Hitler was born to a practising Catholic mother and was baptised into the Roman Catholic Church. In 1904, acquiescing to his mother's wish, he was confirmed at the Roman Catholic Cathedral in Linz, Austria, where the family lived. According to John Willard Toland, witnesses indicate that Hitler's confirmation sponsor had to "drag the words out of him ... almost as though the whole confirmation was repugnant to him". Rissmann notes that, according to several witnesses who lived with Hitler in a men's home in Vienna, Hitler never again attended Mass or received the sacraments after leaving home.
Several eyewitnesses who lived with Hitler while he was in his late teens and early-to-mid 20s in Vienna state that he never attended church after leaving home at 18.

In Hitler's early political statements, he attempted to express himself to the German public as a Christian. In public speeches prior to and in the early years of his rule, he described himself as a Christian. Hitler and the Nazi party promoted Positive Christianity, which rejected most traditional Christian doctrines such as the divinity of Jesus, as well as Jewish elements such as the Old Testament (Hebrew Bible). In one widely quoted remark, he described Jesus as an "Aryan fighter" who struggled against "the power and pretensions of the corrupt Pharisees" and "Jewish materialism".

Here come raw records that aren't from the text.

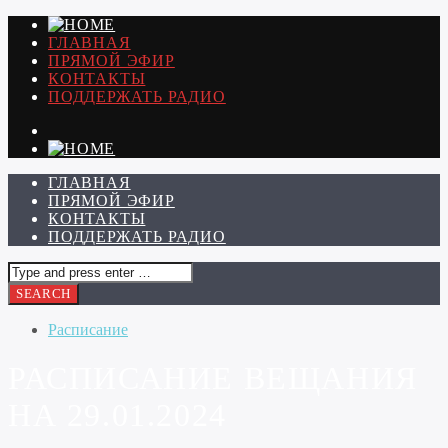
ГЛАВНАЯ
ПРЯМОЙ ЭФИР
КОНТАКТЫ
ПОДДЕРЖАТЬ РАДИО
ГЛАВНАЯ
ПРЯМОЙ ЭФИР
КОНТАКТЫ
ПОДДЕРЖАТЬ РАДИО
Расписание
РАСПИСАНИЕ ВЕЩАНИЯ
НА 29.01.2024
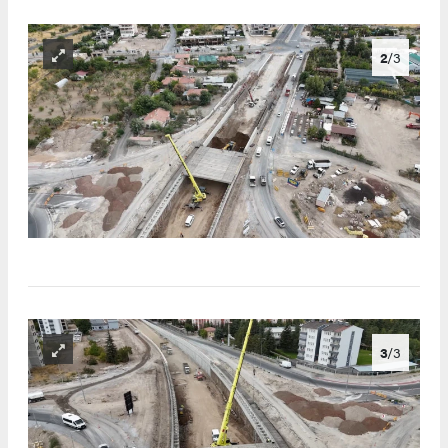
2
/3
3
/3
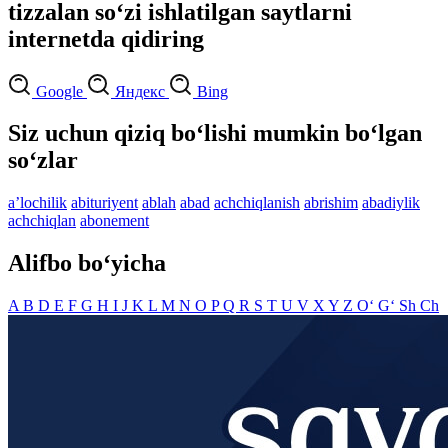
tizzalan so‘zi ishlatilgan saytlarni
internetda qidiring
Google
Яндекс
Bing
Siz uchun qiziq bo‘lishi mumkin bo‘lgan
so‘zlar
aʼlochilik
abituriyent
ablah
abad
achchiqlanish
abrishim
abadiylik
achchiqlan
abonement
Alifbo bo‘yicha
A
B
D
E
F
G
H
I
J
K
L
M
N
O
P
Q
R
S
T
U
V
X
Y
Z
O‘
G‘
Sh
Ch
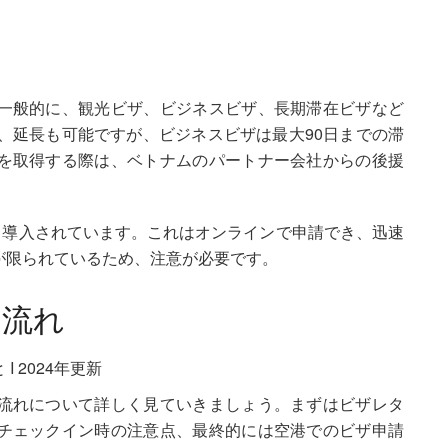
一般的に、観光ビザ、ビジネスビザ、長期滞在ビザなど
、延長も可能ですが、ビジネスビザは最大90日までの滞
を取得する際は、ベトナムのパートナー会社からの後援
も導入されています。これはオンラインで申請でき、迅速
が限られているため、注意が必要です。
の流れ
流れについて詳しく見ていきましょう。まずはビザレタ
チェックイン時の注意点、最終的には空港でのビザ申請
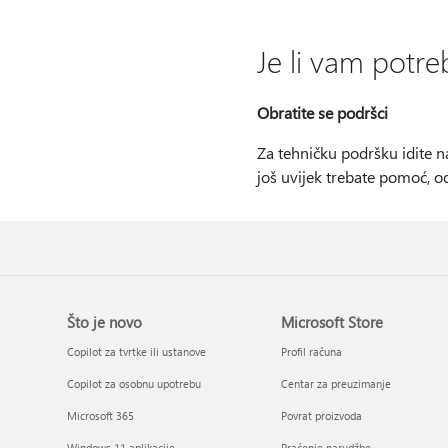
Je li vam pot
Obratite se podršci
Za tehničku podršku idite 
još uvijek trebate pomoć, o
Što je novo
Microsoft Store
Copilot za tvrtke ili ustanove
Profil računa
Copilot za osobnu upotrebu
Centar za preuzimanje
Microsoft 365
Povrat proizvoda
Windows 11 aplikacije
Praćenje narudžbe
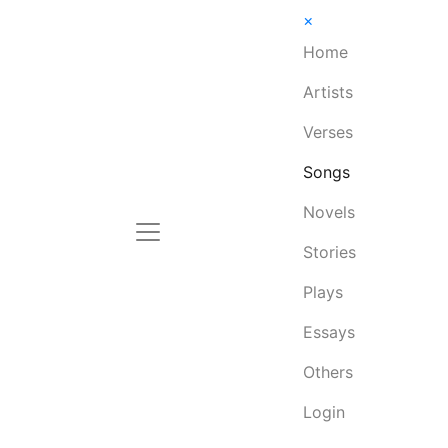
×
Home
Artists
Verses
Songs
Novels
Stories
Plays
Essays
Others
Login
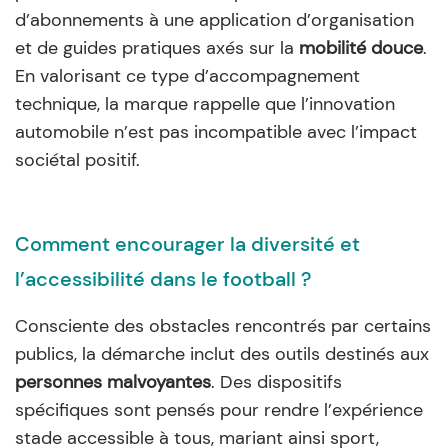
d’abonnements à une application d’organisation
et de guides pratiques axés sur la
mobilité douce
.
En valorisant ce type d’accompagnement
technique, la marque rappelle que l’innovation
automobile n’est pas incompatible avec l’impact
sociétal positif.
Comment encourager la diversité et
l’accessibilité dans le football ?
Consciente des obstacles rencontrés par certains
publics, la démarche inclut des outils destinés aux
personnes malvoyantes
. Des dispositifs
spécifiques sont pensés pour rendre l’expérience
stade accessible à tous, mariant ainsi sport,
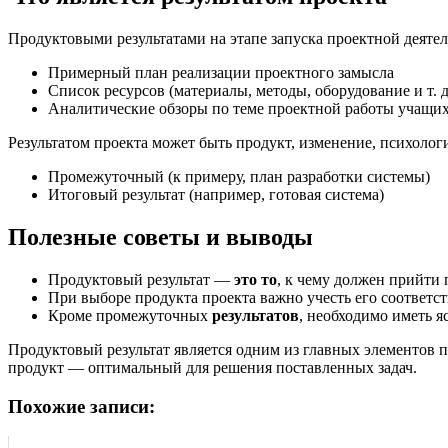
Продуктовыми результатами на этапе запуска проектной деятел
Примерный план реализации проектного замысла
Список ресурсов (материалы, методы, оборудование и т. 
Аналитические обзоры по теме проектной работы учащи
Результатом проекта может быть продукт, изменение, психологи
Промежуточный (к примеру, план разработки системы)
Итоговый результат (например, готовая система)
Полезные советы и выводы
Продуктовый результат —
это то
, к чему должен прийти 
При выборе продукта проекта важно учесть его соответс
Кроме промежуточных
результатов
, необходимо иметь я
Продуктовый результат является одним из главных элементов п
продукт — оптимальный для решения поставленных задач.
Похожие записи:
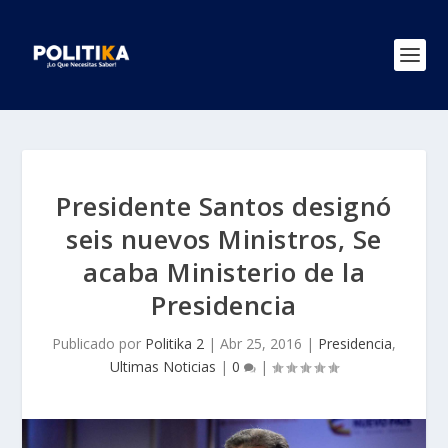
Presidente Santos designó
seis nuevos Ministros, Se
acaba Ministerio de la
Presidencia
Publicado por
Politika 2
|
Abr 25, 2016
|
Presidencia
,
Ultimas Noticias
|
0
|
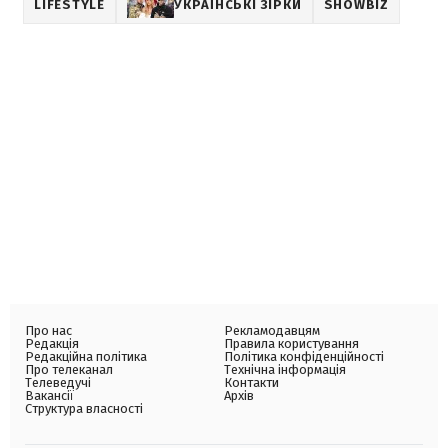
LIFESTYLE
УКРАЇНСЬКІ ЗІРКИ
SHOWBIZ
Про нас
Рекламодавцям
Редакція
Правила користування
Редакційна політика
Політика конфіденційності
Про телеканал
Технічна інформація
Телеведучі
Контакти
Вакансії
Архів
Структура власності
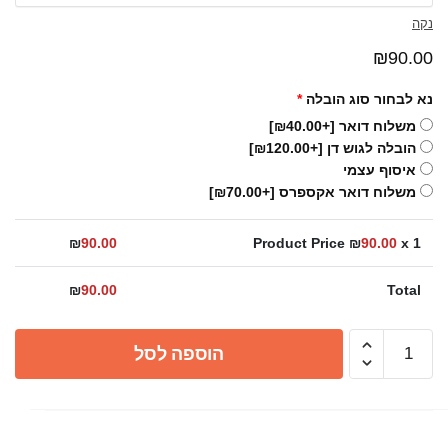
נקה
₪
90.00
נא לבחור סוג הובלה
*
משלוח דואר
[+₪40.00]
הובלה לגוש דן
[+₪120.00]
איסוף עצמי
משלוח דואר אקספרס
[+₪70.00]
₪
90.00
Product Price ₪
90.00
x 1
₪
90.00
Total
כמות
הוספה לסל
של
מגוון
אביזרים
לאמבטיה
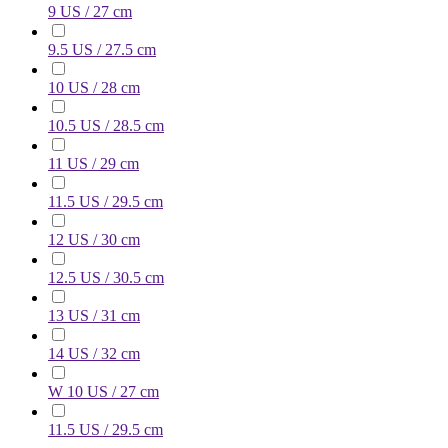
9 US / 27 cm
9.5 US / 27.5 cm
10 US / 28 cm
10.5 US / 28.5 cm
11 US / 29 cm
11.5 US / 29.5 cm
12 US / 30 cm
12.5 US / 30.5 cm
13 US / 31 cm
14 US / 32 cm
W 10 US / 27 cm
11.5 US / 29.5 cm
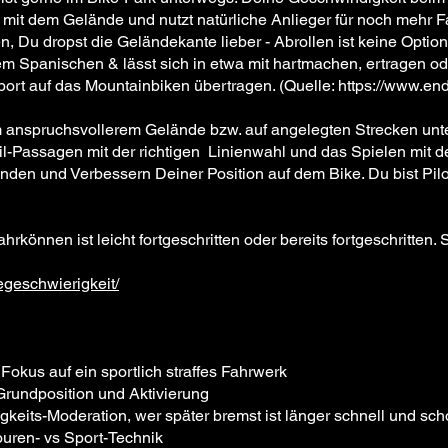
st mit dem Gelände und nutzt natürliche Anlieger für noch mehr F
, Du dropst die Geländekante lieber - Abrollen ist keine Optio
m Spanischen & lässt sich in etwa mit hartmachen, ertragen o
rt auf das Mountainbiken übertragen. (Quelle:
https://www.end
m anspruchsvollerem Gelände bzw. auf angelegten Strecken unt
il-Passagen mit der richtigen Linienwahl und das Spielen mit d
inden und Verbessern Deiner Position auf dem Bike. Du bist Pil
rkönnen ist leicht fortgeschritten oder bereits fortgeschritten. S
egeschwierigkeit/
Fokus auf ein sportlich straffes Fahrwerk
Grundposition und Aktivierung
eits-Moderation, wer später bremst ist länger schnell und sch
ouren- vs Sport-Technik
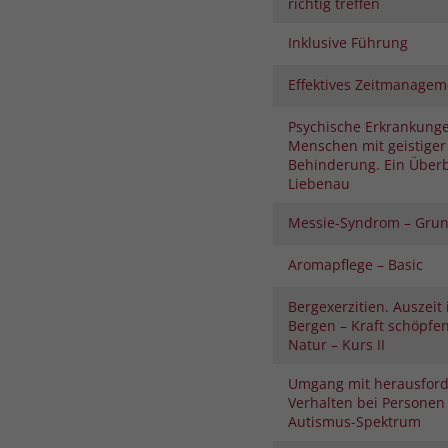
richtig treffen
Inklusive Führung
Effektives Zeitmanagem
Psychische Erkrankunge
Menschen mit geistiger
Behinderung. Ein Überb
Liebenau
Messie-Syndrom – Gru
Aromapflege – Basic
Bergexerzitien. Auszeit
Bergen – Kraft schöpfe
Natur – Kurs II
Umgang mit herausfor
Verhalten bei Personen
Autismus-Spektrum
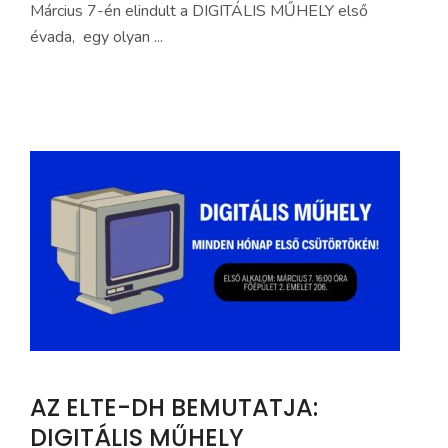
Március 7-én elindult a DIGITÁLIS MŰHELY első
évada, egy olyan ...
AZ ELTE-DH BEMUTATJA:
DIGITÁLIS MŰHELY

While a small minority of historians accept these publicly stated views as genuine expressions of his spirituality, the vast majority believe that Hitler was skeptical of religion and anti-Christian, but recognized that he could only be elected and preserve his political power if he feigned a commitment to and belief in Christianity, which the overwhelming majority of Germans believed in. Privately, Hitler repeatedly deprecated Christianity, and told confidants that his reluctance to make public attacks on the Church was not a matter of principle, but a pragmatic political move. In April 1941, Nazi Propaganda Minister Joseph Goebbels privately wrote in his diaries that although Hitler was "a fierce opponent" of the Vatican and Christianity, "he forbids me to leave the church. For tactical reasons." Hitler's remarks to confidants, as described by Goebbels, in the memoirs of Albert Speer, and transcripts of Hitler's private conversations recorded by Martin Bormann in Hitler's Table Talk, are further evidence of his irreligious and anti-Christian beliefs; these sources record a number of private remarks in which Hitler ridicules Christian doctrine as absurd, contrary to scientific advancement, and socially destructive.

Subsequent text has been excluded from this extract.